In cheminformatics, compound-target binding profiles has been a main source of data for research. For data repositories that only provide positive profiles, a popular assumption is that unreported profiles are all negative. In this paper, we caution audience not to take this assumption for granted, and present empirical evidence of its ineffectiveness from a machine learning perspective. Our examination is based on a setting where binding profiles are used as features to train predictive models; we show (1) prediction performance degrades when the assumption fails and (2) explicit recovery of unreported profiles improves prediction performance. In particular, we propose a framework that jointly recovers profiles and learns predictive model, and show it achieves further performance improvement. The presented study not only suggests applying matrix recovery methods to recover unreported profiles, but also initiates a new missing feature problem which we called Learning with Positive and Unknown Features.

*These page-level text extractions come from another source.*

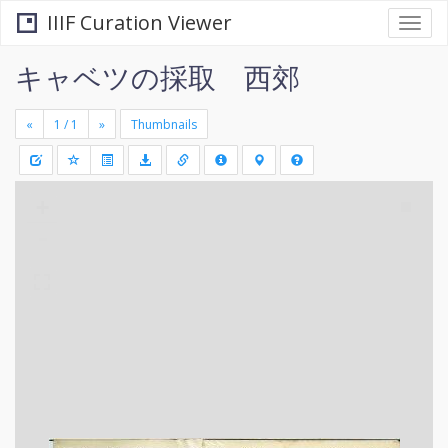
IIIF Curation Viewer
Togg
navi
キャベツの採取 西郊
«
»
Thumbnails
+
Draw
-
a
rectang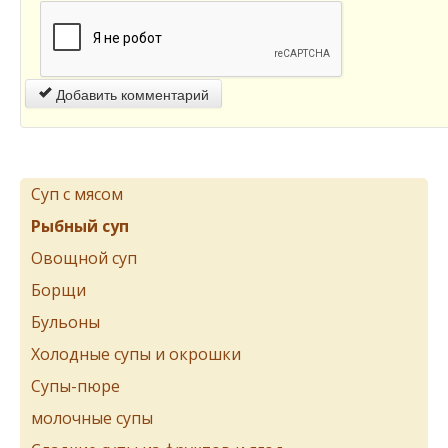
Добавить комментарий
Суп с мясом
Рыбный суп
Овощной суп
Борщи
Бульоны
Холодные супы и окрошки
Супы-пюре
молочные супы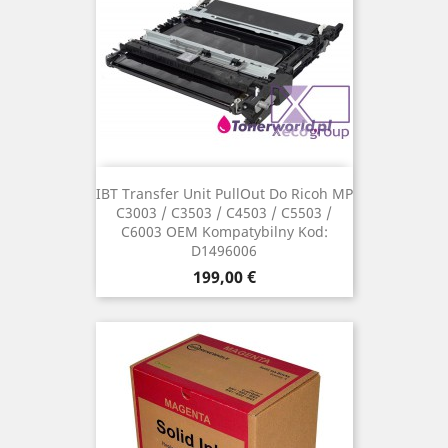
IBT Transfer Unit PullOut Do Ricoh MP
C3003 / C3503 / C4503 / C5503 /
C6003 OEM Kompatybilny Kod:
D1496006
Cena
199,00 €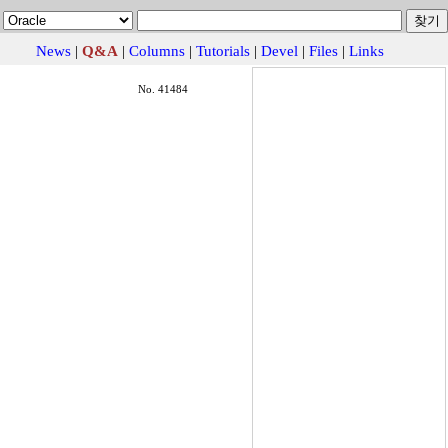
News
|
Q&A
|
Columns
|
Tutorials
|
Devel
|
Files
|
Links
No. 41484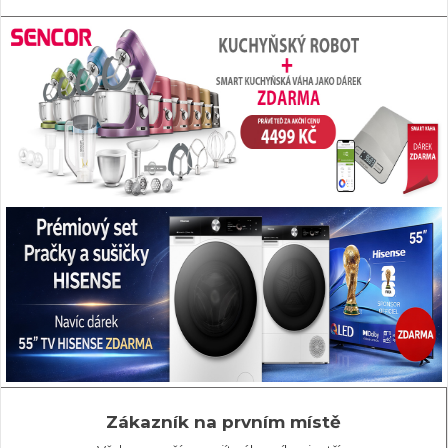
Zákazník na prvním místě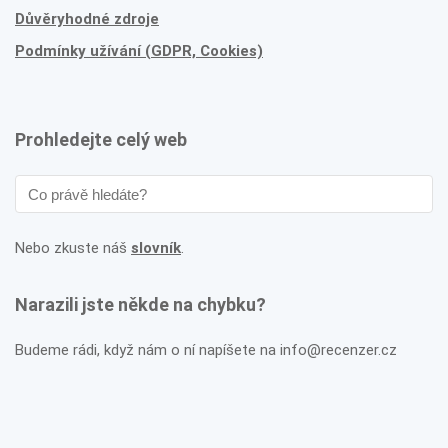
Důvěryhodné zdroje
Podmínky užívání (GDPR, Cookies)
Prohledejte celý web
Nebo zkuste náš
slovník
.
Narazili jste někde na chybku?
Budeme rádi, když nám o ní napíšete na info@recenzer.cz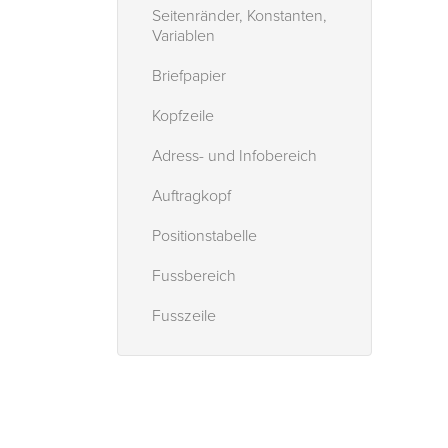
Seitenränder, Konstanten,
Variablen
Briefpapier
Kopfzeile
Adress- und Infobereich
Auftragkopf
Positionstabelle
Fussbereich
Fusszeile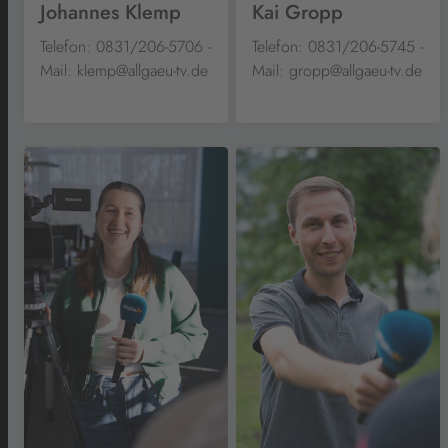
Johannes Klemp
Kai Gropp
Telefon: 0831/206-5706 -
Telefon: 0831/206-5745 -
Mail: klemp@allgaeu-tv.de
Mail: gropp@allgaeu-tv.de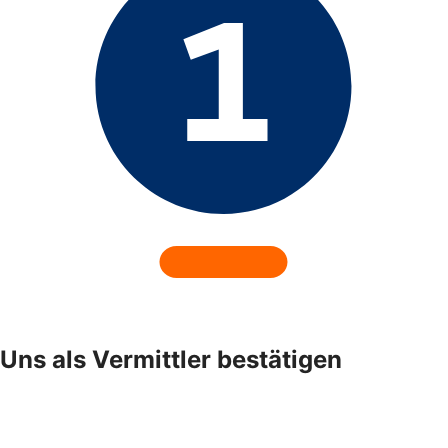
Uns als Vermittler bestätigen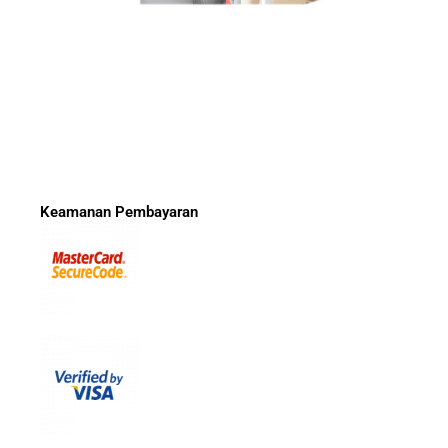
Keamanan Pembayaran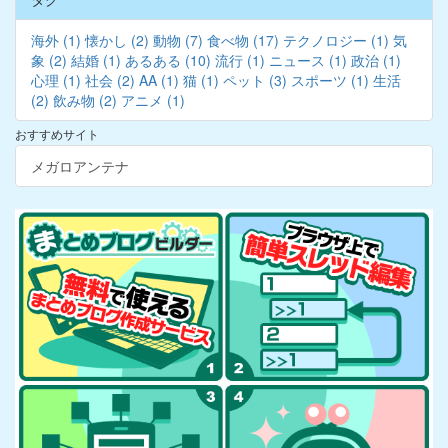
海外 (1)
懐かし (2)
動物 (7)
食べ物 (17)
テクノロジー (1)
気
象 (2)
結婚 (1)
あるある (10)
流行 (1)
ニュース (1)
政治 (1)
心理 (1)
社会 (2)
AA (1)
猫 (1)
ペット (3)
スポーツ (1)
生活
(2)
飲み物 (2)
アニメ (1)
おすすめサイト
メガロアンテナ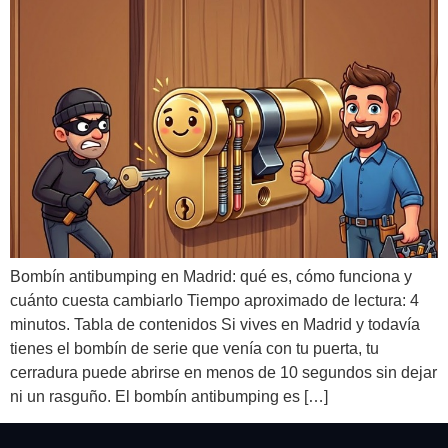
Bombín antibumping en Madrid: qué es, cómo funciona y
cuánto cuesta cambiarlo Tiempo aproximado de lectura: 4
minutos. Tabla de contenidos Si vives en Madrid y todavía
tienes el bombín de serie que venía con tu puerta, tu
cerradura puede abrirse en menos de 10 segundos sin dejar
ni un rasguño. El bombín antibumping es […]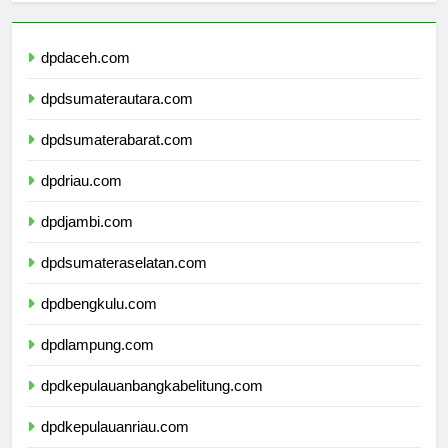
dpdaceh.com
dpdsumaterautara.com
dpdsumaterabarat.com
dpdriau.com
dpdjambi.com
dpdsumateraselatan.com
dpdbengkulu.com
dpdlampung.com
dpdkepulauanbangkabelitung.com
dpdkepulauanriau.com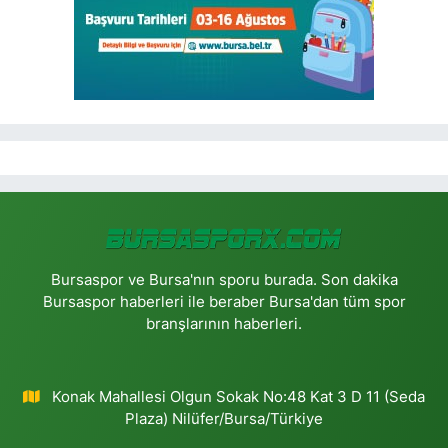
Bursaspor ve Bursa'nın sporu burada. Son dakika
Bursaspor haberleri ile beraber Bursa'dan tüm spor
branşlarının haberleri.
Konak Mahallesi Olgun Sokak No:48 Kat 3 D 11 (Seda
Plaza) Nilüfer/Bursa/Türkiye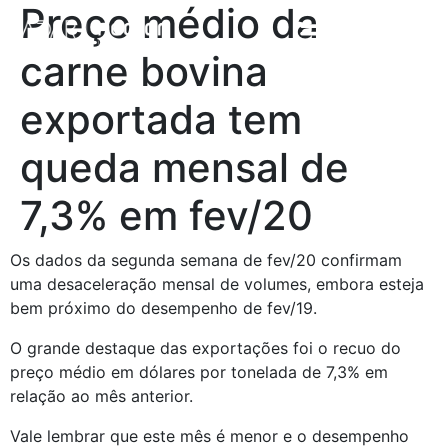
Preço médio da
carne bovina
exportada tem
queda mensal de
7,3% em fev/20
Os dados da segunda semana de fev/20 confirmam 
uma desaceleração mensal de volumes, embora esteja 
bem próximo do desempenho de fev/19.
O grande destaque das exportações foi o recuo do 
preço médio em dólares por tonelada de 7,3% em 
relação ao mês anterior.
Vale lembrar que este mês é menor e o desempenho 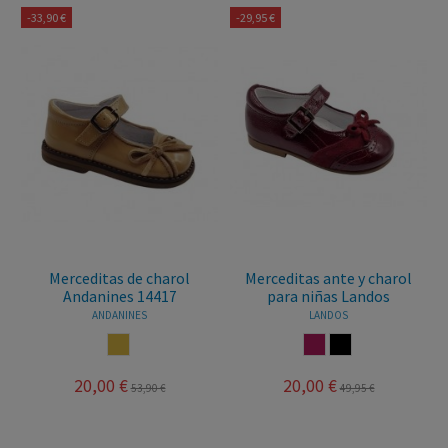
-33,90 €
-29,95 €
Merceditas de charol
Merceditas ante y charol
Andanines 14417
para niñas Landos
ANDANINES
LANDOS
CAMEL
BURDEOS
MARRON
20,00 €
20,00 €
53,90 €
49,95 €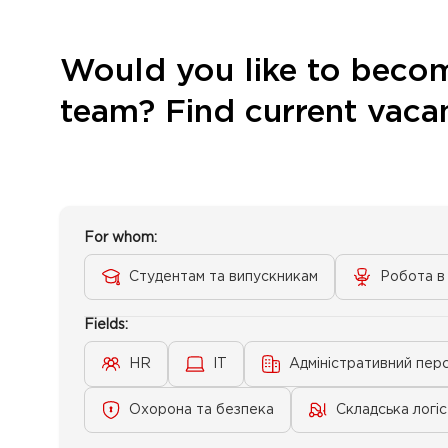
Would you like to becom
team? Find current vacan
For whom:
Студентам та випускникам
Робота в 
Fields:
HR
IT
Адміністративний пер
Охорона та безпека
Складська логі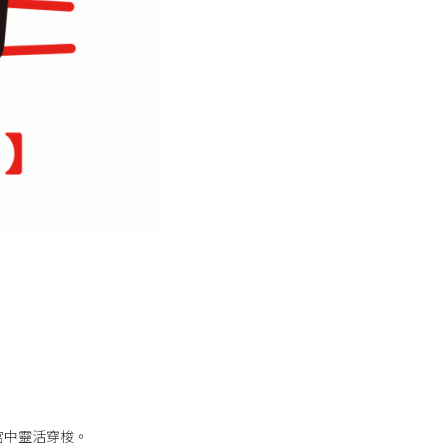
宮中靈活穿梭。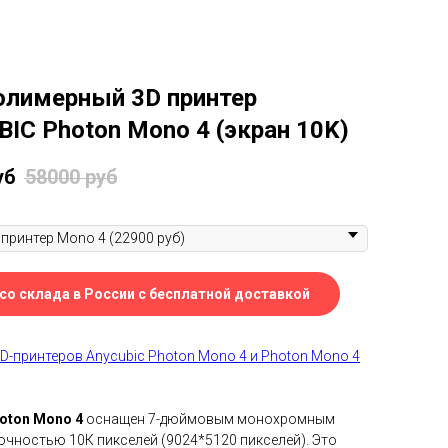
лимерный 3D принтер
IC Photon Mono 4 (экран 10K)
уб
58000
руб
 со склада в России с бесплатной доставкой
D-принтеров Anycubic Photon Mono 4 и Photon Mono 4
hoton Mono 4
оснащен 7-дюймовым монохромным
очностью 10К пикселей (9024*5120 пикселей). Это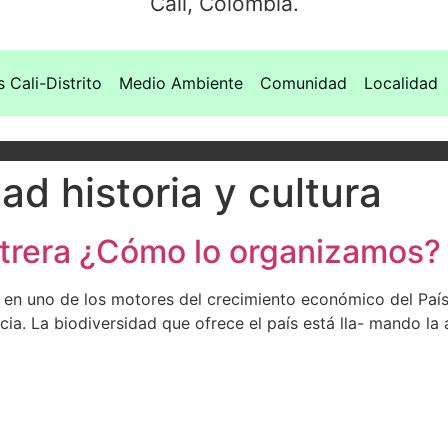
Cali, Colombia.
s Cali-Distrito
Medio Ambiente
Comunidad
Localidad
ad historia y cultura
uitrera ¿Cómo lo organizamos?
o en uno de los motores del crecimiento económico del Pa
cia. La biodiversidad que ofrece el país está lla- mando la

Learning Social Circles in Ego Networks based on Multi-View Social Graphs

In social network analysis, automatic social circle detection in ego-networks is becoming a fundamental and important task, with many potential applications such as user privacy protection or interest group recommendation. So far, most studies have focused on addressing two questions, namely, how to detect overlapping circles and how to detect circles using a combination of network structure and network node attributes. This paper asks an orthogonal research question, that is, how to detect circles based on network structures that are (usually) described by multiple views? Our investigation begins with crawling ego-networks from Twitter and employing classic techniques to model their structures by six views, including user relationships, user interactions and user content. We then apply both standard and our modified multi-view spectral clustering techniques to detect social circles in these ego-networks. Based on extensive automatic and manual experimental evaluations, we deliver two major findings: first, multi-view clustering techniques perform better than common single-view clustering techniques, which only use one view or naively integrate all views for detection, second, the standard multi-view clustering technique is less robust than our modified technique, which selectively transfers information across views based on an assumption that sparse network structures are (potentially) incomplete. In particular, the second finding makes us believe a direct application of standard clustering on potentially incomplete networks may yield biased results. We lightly examine this issue in theory, where we derive an upper bound for such bias by integrating theories of spectral clustering and matrix perturbation, and discuss how it may be affected by several network characteristics.